▶ RECORDS FOR THIS EXERCISE:

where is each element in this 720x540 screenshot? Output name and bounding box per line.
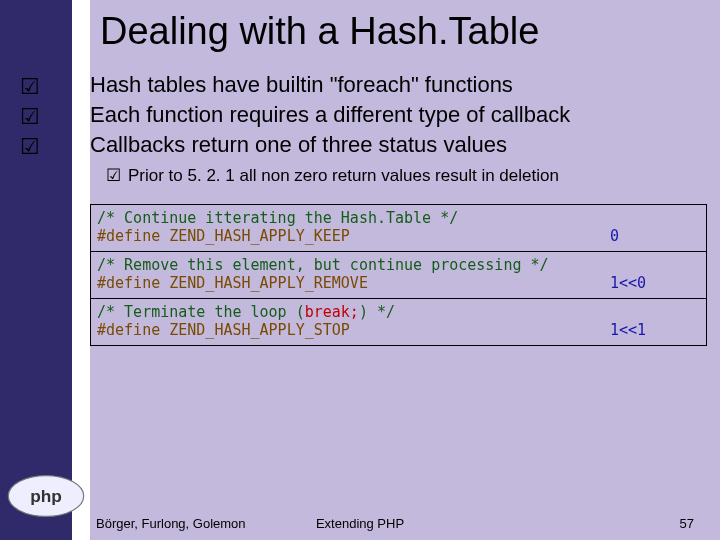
footer: Börger, Furlong, Golemon Extending PHP 5… xyxy=(0,516,720,536)
code-value: 0 xyxy=(610,227,700,245)
code-define: #define ZEND_HASH_APPLY_KEEP xyxy=(97,227,350,245)
check-icon: ☑ xyxy=(106,164,128,188)
code-comment: /* Continue itterating the Hash.Table */ xyxy=(97,209,458,227)
footer-title: Extending PHP xyxy=(0,516,720,531)
check-icon: ☑ xyxy=(20,134,40,159)
code-value: 1<<1 xyxy=(610,321,700,339)
bullet-marks: ☑ ☑ ☑ xyxy=(20,72,40,162)
bullet-item: Each function requires a different type … xyxy=(90,100,710,130)
code-define: #define ZEND_HASH_APPLY_STOP xyxy=(97,321,350,339)
page-number: 57 xyxy=(680,516,694,531)
code-cell: /* Continue itterating the Hash.Table */… xyxy=(91,205,706,252)
code-cell: /* Terminate the loop (break;) */ #defin… xyxy=(91,299,706,345)
code-comment: /* Terminate the loop ( xyxy=(97,303,305,321)
bullet-item: Callbacks return one of three status val… xyxy=(90,130,710,160)
code-break-keyword: break; xyxy=(305,303,359,321)
content-area: ☑ ☑ ☑ Hash tables have builtin "foreach"… xyxy=(90,70,710,188)
sub-bullet-row: ☑Prior to 5. 2. 1 all non zero return va… xyxy=(106,164,710,188)
check-icon: ☑ xyxy=(20,74,40,99)
code-comment: /* Remove this element, but continue pro… xyxy=(97,256,549,274)
code-comment: ) */ xyxy=(359,303,395,321)
php-logo: php xyxy=(6,474,86,518)
bullet-list: Hash tables have builtin "foreach" funct… xyxy=(90,70,710,160)
bullet-item: Hash tables have builtin "foreach" funct… xyxy=(90,70,710,100)
sub-bullet-text: Prior to 5. 2. 1 all non zero return val… xyxy=(128,166,559,185)
code-cell: /* Remove this element, but continue pro… xyxy=(91,252,706,299)
code-define: #define ZEND_HASH_APPLY_REMOVE xyxy=(97,274,368,292)
sidebar-white xyxy=(0,0,90,540)
slide-title: Dealing with a Hash.Table xyxy=(100,10,720,53)
svg-text:php: php xyxy=(30,486,62,506)
code-value: 1<<0 xyxy=(610,274,700,292)
check-icon: ☑ xyxy=(20,104,40,129)
code-table: /* Continue itterating the Hash.Table */… xyxy=(90,204,707,346)
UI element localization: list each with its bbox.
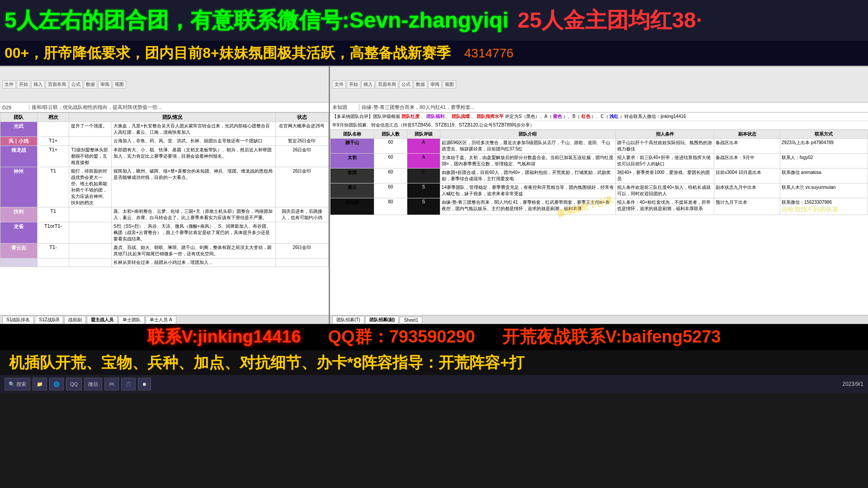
row-recruit: 3招40+，赛季类誉1000，爱游戏、爱团长的团员 [615, 169, 714, 183]
left-sheet-tabs[interactable]: S1战队排名 S1Z战队B 战前副 盟主战人员 单士团队 单士人员 A [0, 315, 329, 324]
row-teamname: 太初 [330, 154, 374, 169]
table-row: 扶剑 T1 蒸、太初+南初整合、云梦、化绿，三国+天（原推土机头部）团整合，鸿禧… [0, 207, 329, 222]
right-toolbar-btn-home[interactable]: 开始 [347, 80, 360, 89]
row-status: 26日金印 [275, 167, 328, 207]
taskbar-btn-file[interactable]: 📁 [33, 378, 47, 390]
header-sep: 、 [421, 114, 425, 119]
sheet-tab[interactable]: 单士人员 A [146, 316, 176, 324]
right-toolbar-btn-review[interactable]: 审阅 [428, 80, 442, 89]
row-intro: 主体始于盘、太初，由盘盟解放后的部分分数盘合金。当前已加装五连征服，团均红度38… [440, 154, 615, 169]
row-pre: 提升了一个强度。 [69, 122, 112, 137]
header-grade: 评定为S（黑色）、A（ [505, 114, 552, 119]
table-row: 素云 60 S 14赛季团队，管理稳定，赛季费贡充足，有夜控和开荒相当等，团内氛… [330, 183, 868, 198]
taskbar-btn-record[interactable]: ⏺ [138, 378, 151, 390]
sheet-tab[interactable]: S1战队排名 [2, 316, 34, 324]
table-row: 踏千山 60 A 起源696区区，历经多次整合，最近次参加S级团队从店厅，千山、… [330, 139, 868, 154]
sheet-tab-active[interactable]: 盟主战人员 [87, 316, 118, 324]
row-intro: 由缘-赞-青三团整合而来，80人均红41，赛季粉套，红武赛带雨套，赛季王主控w+… [440, 198, 615, 215]
right-toolbar-btn-formula[interactable]: 公式 [399, 80, 413, 89]
top-banner-right: 25人金主团均红38· [518, 6, 702, 35]
toolbar-btn-edit[interactable]: 开始 [17, 80, 30, 89]
taskbar[interactable]: 🔍 搜索 📁 🌐 QQ 微信 🎮 🎵 ⏺ 2023/9/1 [0, 375, 868, 393]
row-status: 26日金印 [275, 244, 328, 258]
sheet-tab[interactable]: 单士团队 [118, 316, 145, 324]
row-grade: S [407, 183, 440, 198]
right-toolbar-btn-file[interactable]: 文件 [332, 80, 346, 89]
right-sheet-tab[interactable]: Sheet1 [400, 317, 422, 323]
guide-text: 机插队开荒、宝物、兵种、加点、对抗细节、办卡*8阵容指导：开荒阵容+打 [9, 352, 524, 373]
sheet-tab[interactable]: S1Z战队B [35, 316, 63, 324]
right-toolbar-btn-insert[interactable]: 插入 [361, 80, 375, 89]
taskbar-btn-game[interactable]: 🎮 [104, 378, 119, 390]
right-formula-bar: 未知团 由缘-赞-青三团整合而来，80人均红41，赛季粉套... [330, 103, 868, 113]
row-pre [69, 207, 112, 222]
excel-area: 文件 开始 插入 页面布局 公式 数据 审阅 视图 D29 接和/联云联，优化战… [0, 66, 868, 323]
toolbar-btn-insert[interactable]: 插入 [31, 80, 45, 89]
row-pre [69, 222, 112, 244]
th-state: 副本状态 [714, 130, 780, 139]
row-grade: S- [407, 169, 440, 183]
right-header-info: 【多采纳团队自评】团队评级根据 团队红度 、 团队福利 、 团队战绩 、 团队指… [330, 113, 868, 121]
row-pre: T1级别盟整体头部都很不错的盟，互相直接都 [69, 146, 112, 167]
row-recruit: 招人条件欢迎前三队红度40+加入，特机长成就可以，同时欢迎回团的人 [615, 183, 714, 198]
left-excel: 文件 开始 插入 页面布局 公式 数据 审阅 视图 D29 接和/联云联，优化战… [0, 66, 330, 324]
header-purple-grade: 紫色 [553, 114, 562, 119]
row-desc: 云海加入，非鱼、药、风、堂、洪武、长林、囍团出走导致还有一个团缺口 [111, 137, 275, 146]
right-excel: 文件 开始 插入 页面布局 公式 数据 审阅 视图 未知团 由缘-赞-青三团整合… [330, 66, 868, 324]
header-sep3: 、 [471, 114, 476, 119]
taskbar-btn-browser[interactable]: 🌐 [49, 378, 64, 390]
th-desc: 团队情况 [69, 113, 276, 122]
th-recruit: 招人条件 [615, 130, 714, 139]
row-pre [69, 244, 112, 258]
right-toolbar[interactable]: 文件 开始 插入 页面布局 公式 数据 审阅 视图 [330, 66, 868, 103]
taskbar-btn-music[interactable]: 🎵 [121, 378, 136, 390]
header-red-text: 团队红度 [401, 114, 420, 119]
toolbar-btn-view[interactable]: 视图 [113, 80, 126, 89]
table-row: 未知团 80 S 由缘-赞-青三团整合而来，80人均红41，赛季粉套，红武赛带雨… [330, 198, 868, 215]
row-desc: 按阵加入，晓州、破阵、续+禁+喜整合的未知团、神兵、瑶团。烽龙战的恩怨局是否能够… [111, 167, 275, 207]
th-count: 团队人数 [374, 130, 407, 139]
row-pre: 能打，排前面的对战优势会更大一些。维土机如果能补两个不错的团，实力应该在神州、扶… [69, 167, 112, 207]
row-teamname: 素云 [330, 183, 374, 198]
right-sheet-tab[interactable]: 团队招募(T) [332, 316, 364, 324]
row-tier [37, 258, 69, 267]
taskbar-btn-search[interactable]: 🔍 搜索 [5, 378, 30, 390]
toolbar-btn-layout[interactable]: 页面布局 [46, 80, 68, 89]
right-formula-content: 由缘-赞-青三团整合而来，80人均红41，赛季粉套... [359, 104, 866, 111]
left-table-content: 团队 档次 团队情况 状态 光武 提升了一个强度。 大换血，凡里+长安整合吴天百… [0, 113, 329, 315]
row-state: 副本状态九月中出本 [714, 183, 780, 198]
toolbar-btn-file[interactable]: 文件 [2, 80, 16, 89]
row-contact: 联系人木兰 vx:suyunmulan [780, 183, 868, 198]
row-tier: T1 [37, 167, 69, 207]
row-desc: 蒸、太初+南初整合、云梦、化绿，三国+天（原推土机头部）团整合，鸿禧团加入，素云… [111, 207, 275, 222]
right-sheet-tab-active[interactable]: 团队招募(副) [365, 316, 399, 324]
right-toolbar-btn-data[interactable]: 数据 [414, 80, 427, 89]
row-intro: 由敌团+折团合成，目前60人，团均40+，团福利包括，开荒奖励，打城奖励，武勋奖… [440, 169, 615, 183]
row-count: 60 [374, 169, 407, 183]
header-sep2: 、 [446, 114, 450, 119]
row-count: 80 [374, 198, 407, 215]
row-intro: 14赛季团队，管理稳定，赛季费贡充足，有夜控和开荒相当等，团内氛围很好，经常有人… [440, 183, 615, 198]
row-status [275, 222, 328, 244]
left-formula-bar: D29 接和/联云联，优化战队相性的指向，提高对阵优势值一些... [0, 103, 329, 113]
right-toolbar-btn-view[interactable]: 视图 [443, 80, 456, 89]
right-sheet-tabs[interactable]: 团队招募(T) 团队招募(副) Sheet1 [330, 315, 868, 324]
right-toolbar-btn-layout[interactable]: 页面布局 [376, 80, 398, 89]
row-grade: A [407, 154, 440, 169]
row-intro: 起源696区区，历经多次整合，最近次参加S级团队从店厅，千山、踏歌、道田、千山踏… [440, 139, 615, 154]
th-teamname: 团队名称 [330, 130, 374, 139]
sheet-tab[interactable]: 战前副 [64, 316, 86, 324]
header-purple-text1: 团队福利 [426, 114, 444, 119]
taskbar-btn-wechat[interactable]: 微信 [84, 378, 102, 390]
row-desc: 庞贞、百战、妲火、朝歌、琳琅、踏千山、剑阁，整体有跟之前没太大变动，跟其他T1比… [111, 244, 275, 258]
taskbar-btn-qq[interactable]: QQ [66, 378, 82, 390]
left-toolbar[interactable]: 文件 开始 插入 页面布局 公式 数据 审阅 视图 [0, 66, 329, 103]
toolbar-btn-data[interactable]: 数据 [84, 80, 97, 89]
row-desc: 本部团有大、小、聪、怯薄、基霸（文初文老板带队）、朝兴，然后近人和帮团加入，实力… [111, 146, 275, 167]
row-pre [69, 258, 112, 267]
toolbar-btn-formula[interactable]: 公式 [69, 80, 83, 89]
row-tier: T1- [37, 244, 69, 258]
row-tier: T1 [37, 207, 69, 222]
toolbar-btn-review[interactable]: 审阅 [98, 80, 112, 89]
bottom-contact: 联系V:jinking14416 [147, 325, 301, 348]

▶ ASSIGNMENT: Search the entries for the word "check" and copy every line that holds it.

▶ SOLUTION:
check-icon: ☑ xyxy=(106,164,128,188)
check-icon: ☑ xyxy=(20,134,40,159)
check-icon: ☑ xyxy=(20,74,40,99)
check-icon: ☑ xyxy=(20,104,40,129)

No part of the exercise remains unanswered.